This documentation is based on (Sajous and Hathout, 2015) and (Hathout and Sajous, 2016).



Inside pos tags, the definitions (plural) element may include several definition (singular) children, each describing a word sense. A definition contains a gloss and possibly one or more usage examples. Definitions may include labels that give attitudinal, diatopic, diachronic, diafrequential information or indicate that the word belongs to a specialized language.

Each gloss and example is available under 4 versions:

  • the original wikicode;
  • a plain text version;
  • an XML version that formally encodes specific information: markups encode wiki typesetting (boldface, italic, etc.), dates, foreign words, mathematical/chemical formulae and external/inner links.

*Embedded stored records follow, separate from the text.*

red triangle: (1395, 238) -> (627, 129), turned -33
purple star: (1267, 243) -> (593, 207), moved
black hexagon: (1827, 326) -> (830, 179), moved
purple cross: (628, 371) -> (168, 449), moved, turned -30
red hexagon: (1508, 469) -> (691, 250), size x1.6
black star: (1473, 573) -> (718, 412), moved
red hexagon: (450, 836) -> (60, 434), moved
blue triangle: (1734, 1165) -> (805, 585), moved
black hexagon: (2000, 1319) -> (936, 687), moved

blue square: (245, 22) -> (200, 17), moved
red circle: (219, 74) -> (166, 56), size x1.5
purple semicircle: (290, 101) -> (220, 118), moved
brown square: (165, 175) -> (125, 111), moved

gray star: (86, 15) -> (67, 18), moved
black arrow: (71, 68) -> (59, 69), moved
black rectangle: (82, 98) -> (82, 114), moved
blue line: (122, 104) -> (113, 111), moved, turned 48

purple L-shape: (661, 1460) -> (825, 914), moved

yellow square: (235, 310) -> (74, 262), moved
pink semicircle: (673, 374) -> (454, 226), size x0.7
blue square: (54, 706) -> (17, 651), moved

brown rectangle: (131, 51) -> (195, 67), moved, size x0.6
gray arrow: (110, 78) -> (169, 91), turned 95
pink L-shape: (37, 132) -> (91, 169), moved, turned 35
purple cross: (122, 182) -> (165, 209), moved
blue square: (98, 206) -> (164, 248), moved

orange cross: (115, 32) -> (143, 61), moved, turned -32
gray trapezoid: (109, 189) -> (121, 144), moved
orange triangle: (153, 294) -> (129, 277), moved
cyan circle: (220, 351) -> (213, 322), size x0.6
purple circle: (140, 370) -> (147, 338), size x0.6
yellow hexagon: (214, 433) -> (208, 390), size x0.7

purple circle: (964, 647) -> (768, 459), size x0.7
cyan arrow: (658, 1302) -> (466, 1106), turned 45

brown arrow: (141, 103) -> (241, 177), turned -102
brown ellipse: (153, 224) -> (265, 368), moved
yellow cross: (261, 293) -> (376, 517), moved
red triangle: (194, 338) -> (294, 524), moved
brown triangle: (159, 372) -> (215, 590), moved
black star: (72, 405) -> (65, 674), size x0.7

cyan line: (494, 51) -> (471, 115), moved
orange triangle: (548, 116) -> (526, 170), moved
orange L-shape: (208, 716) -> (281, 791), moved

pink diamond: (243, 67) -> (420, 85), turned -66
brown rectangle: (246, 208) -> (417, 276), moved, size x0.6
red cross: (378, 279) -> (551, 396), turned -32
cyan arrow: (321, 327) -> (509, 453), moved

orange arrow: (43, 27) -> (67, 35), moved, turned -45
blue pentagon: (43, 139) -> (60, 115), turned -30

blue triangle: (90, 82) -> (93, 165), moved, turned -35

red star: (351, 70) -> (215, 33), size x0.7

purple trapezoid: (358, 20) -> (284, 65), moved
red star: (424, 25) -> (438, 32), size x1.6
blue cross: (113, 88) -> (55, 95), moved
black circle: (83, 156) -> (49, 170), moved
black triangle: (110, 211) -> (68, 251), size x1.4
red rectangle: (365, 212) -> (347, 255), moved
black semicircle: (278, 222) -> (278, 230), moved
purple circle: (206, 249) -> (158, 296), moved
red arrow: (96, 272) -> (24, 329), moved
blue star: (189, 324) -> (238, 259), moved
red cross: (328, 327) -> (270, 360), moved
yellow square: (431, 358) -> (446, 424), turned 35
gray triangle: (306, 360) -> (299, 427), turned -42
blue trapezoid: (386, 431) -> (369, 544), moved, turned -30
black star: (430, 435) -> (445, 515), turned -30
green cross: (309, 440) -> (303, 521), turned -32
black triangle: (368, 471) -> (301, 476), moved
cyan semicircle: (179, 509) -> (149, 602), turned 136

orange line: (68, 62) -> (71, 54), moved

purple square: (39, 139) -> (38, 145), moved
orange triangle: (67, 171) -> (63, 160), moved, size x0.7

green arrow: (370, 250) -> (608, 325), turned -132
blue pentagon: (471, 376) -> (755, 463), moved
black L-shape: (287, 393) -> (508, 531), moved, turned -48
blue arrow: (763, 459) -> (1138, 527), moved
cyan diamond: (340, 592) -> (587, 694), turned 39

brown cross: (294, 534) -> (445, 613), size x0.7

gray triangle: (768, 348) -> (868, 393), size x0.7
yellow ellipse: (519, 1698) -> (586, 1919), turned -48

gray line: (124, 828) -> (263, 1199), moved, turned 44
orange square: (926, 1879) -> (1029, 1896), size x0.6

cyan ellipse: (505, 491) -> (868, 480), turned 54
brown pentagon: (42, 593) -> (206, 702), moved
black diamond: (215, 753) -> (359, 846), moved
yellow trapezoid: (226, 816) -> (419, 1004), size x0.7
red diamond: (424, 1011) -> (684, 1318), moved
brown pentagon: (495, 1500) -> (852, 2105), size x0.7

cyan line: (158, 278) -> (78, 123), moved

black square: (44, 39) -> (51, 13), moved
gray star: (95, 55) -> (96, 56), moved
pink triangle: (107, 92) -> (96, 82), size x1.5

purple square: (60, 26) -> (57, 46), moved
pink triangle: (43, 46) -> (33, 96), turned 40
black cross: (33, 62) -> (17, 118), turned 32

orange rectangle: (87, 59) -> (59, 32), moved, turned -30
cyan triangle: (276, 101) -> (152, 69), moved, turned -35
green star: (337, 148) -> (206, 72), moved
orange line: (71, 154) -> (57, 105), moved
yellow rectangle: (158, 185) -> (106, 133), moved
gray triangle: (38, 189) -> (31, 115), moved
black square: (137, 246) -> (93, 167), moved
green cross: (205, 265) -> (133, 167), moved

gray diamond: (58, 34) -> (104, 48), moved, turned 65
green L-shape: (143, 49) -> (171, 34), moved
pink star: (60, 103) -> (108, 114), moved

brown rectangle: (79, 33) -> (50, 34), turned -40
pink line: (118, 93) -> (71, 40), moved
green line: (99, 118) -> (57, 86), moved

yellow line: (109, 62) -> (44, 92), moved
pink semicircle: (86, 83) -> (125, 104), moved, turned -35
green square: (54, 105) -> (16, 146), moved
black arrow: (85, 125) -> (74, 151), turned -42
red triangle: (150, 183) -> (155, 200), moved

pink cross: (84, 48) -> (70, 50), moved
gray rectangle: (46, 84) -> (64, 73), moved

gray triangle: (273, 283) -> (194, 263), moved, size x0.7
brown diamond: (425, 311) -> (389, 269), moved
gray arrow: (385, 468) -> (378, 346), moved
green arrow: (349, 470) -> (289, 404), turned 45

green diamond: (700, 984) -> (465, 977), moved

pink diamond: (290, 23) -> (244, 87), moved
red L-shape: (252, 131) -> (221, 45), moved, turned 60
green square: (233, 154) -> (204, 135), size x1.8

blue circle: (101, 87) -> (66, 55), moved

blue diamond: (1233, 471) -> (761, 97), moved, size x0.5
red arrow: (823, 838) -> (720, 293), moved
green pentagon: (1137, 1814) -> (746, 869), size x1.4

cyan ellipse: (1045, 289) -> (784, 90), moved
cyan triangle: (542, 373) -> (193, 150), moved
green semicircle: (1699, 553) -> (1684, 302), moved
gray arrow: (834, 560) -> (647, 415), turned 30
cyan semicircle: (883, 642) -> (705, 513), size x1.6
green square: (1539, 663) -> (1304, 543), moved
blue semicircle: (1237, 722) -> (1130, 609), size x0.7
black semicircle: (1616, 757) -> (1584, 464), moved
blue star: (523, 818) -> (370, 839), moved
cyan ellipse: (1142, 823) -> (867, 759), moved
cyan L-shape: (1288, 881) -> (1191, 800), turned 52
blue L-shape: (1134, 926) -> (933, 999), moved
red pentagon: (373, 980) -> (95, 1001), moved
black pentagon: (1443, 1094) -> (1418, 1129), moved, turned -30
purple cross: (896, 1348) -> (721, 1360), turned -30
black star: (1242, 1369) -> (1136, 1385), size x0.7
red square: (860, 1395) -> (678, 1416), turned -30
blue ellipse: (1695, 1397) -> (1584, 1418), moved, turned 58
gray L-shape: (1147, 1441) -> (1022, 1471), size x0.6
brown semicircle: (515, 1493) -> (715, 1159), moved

See further description;
  • a syntactic parsing of the text in CoNLL format produced by the Talismane parser.

XML structure

<!ELEMENT definitions (definition)*> <!ELEMENT definition (gloss?, example*)> <!ELEMENT gloss (labels?, wiki?, xml, txt, parsed?)> <!ELEMENT example (labels?, wiki?, xml, txt, parsed?)> <!ELEMENT labels (label)*> <!ELEMENT label EMPTY> <!ATTLIST label type (attitudinal|diachronic|diafrequential|diatopic|domain|gram|loan|other|sem|usage) "other" value CDATA #REQUIRED> The description of wiki, xml, txt and parsed is available here.
Labels are also described in a separate page.